SOURCE DATA:
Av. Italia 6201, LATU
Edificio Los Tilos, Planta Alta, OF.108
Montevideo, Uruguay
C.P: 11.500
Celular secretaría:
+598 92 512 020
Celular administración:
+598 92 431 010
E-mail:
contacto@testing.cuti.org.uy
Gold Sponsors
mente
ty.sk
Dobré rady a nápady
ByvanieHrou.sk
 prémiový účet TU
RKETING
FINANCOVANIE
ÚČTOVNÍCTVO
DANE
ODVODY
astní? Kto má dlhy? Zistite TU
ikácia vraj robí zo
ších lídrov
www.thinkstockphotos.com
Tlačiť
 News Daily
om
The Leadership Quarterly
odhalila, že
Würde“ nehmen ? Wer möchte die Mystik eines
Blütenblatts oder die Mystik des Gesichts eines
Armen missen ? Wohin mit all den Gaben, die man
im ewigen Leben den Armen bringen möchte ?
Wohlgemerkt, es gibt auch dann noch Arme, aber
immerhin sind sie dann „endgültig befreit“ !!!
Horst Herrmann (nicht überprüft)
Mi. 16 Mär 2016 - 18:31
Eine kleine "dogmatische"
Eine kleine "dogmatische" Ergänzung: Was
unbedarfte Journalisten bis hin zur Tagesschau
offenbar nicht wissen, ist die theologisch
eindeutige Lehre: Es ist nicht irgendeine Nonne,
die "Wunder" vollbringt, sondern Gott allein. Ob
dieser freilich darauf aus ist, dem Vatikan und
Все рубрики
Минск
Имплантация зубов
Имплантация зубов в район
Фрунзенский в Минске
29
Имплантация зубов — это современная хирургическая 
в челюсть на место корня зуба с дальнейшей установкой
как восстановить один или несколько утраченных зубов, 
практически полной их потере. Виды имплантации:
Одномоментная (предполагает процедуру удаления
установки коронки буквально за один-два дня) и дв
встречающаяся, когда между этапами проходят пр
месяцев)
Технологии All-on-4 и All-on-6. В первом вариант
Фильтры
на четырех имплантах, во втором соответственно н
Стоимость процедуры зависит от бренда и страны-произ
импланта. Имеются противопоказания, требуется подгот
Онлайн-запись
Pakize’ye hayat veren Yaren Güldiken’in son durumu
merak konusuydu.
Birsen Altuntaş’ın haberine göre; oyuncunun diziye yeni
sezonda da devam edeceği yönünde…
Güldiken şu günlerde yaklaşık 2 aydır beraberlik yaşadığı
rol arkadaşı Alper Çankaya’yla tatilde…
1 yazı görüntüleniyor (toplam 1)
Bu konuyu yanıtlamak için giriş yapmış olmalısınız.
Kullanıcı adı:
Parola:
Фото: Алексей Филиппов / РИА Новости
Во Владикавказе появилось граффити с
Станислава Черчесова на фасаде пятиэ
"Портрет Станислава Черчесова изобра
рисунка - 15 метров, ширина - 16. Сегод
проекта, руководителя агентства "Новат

THE TASK: Print only what lies in the material above starting at the line with "импланта. Имеются противопоказания, требуется" and ending at the line with "Во Владикавказе появилось граффити с", every line exactly as given.

REPLY TO THE EXERCISE:
импланта. Имеются противопоказания, требуется подгот
Онлайн-запись
Pakize’ye hayat veren Yaren Güldiken’in son durumu
merak konusuydu.
Birsen Altuntaş’ın haberine göre; oyuncunun diziye yeni
sezonda da devam edeceği yönünde…
Güldiken şu günlerde yaklaşık 2 aydır beraberlik yaşadığı
rol arkadaşı Alper Çankaya’yla tatilde…
1 yazı görüntüleniyor (toplam 1)
Bu konuyu yanıtlamak için giriş yapmış olmalısınız.
Kullanıcı adı:
Parola:
Фото: Алексей Филиппов / РИА Новости
Во Владикавказе появилось граффити с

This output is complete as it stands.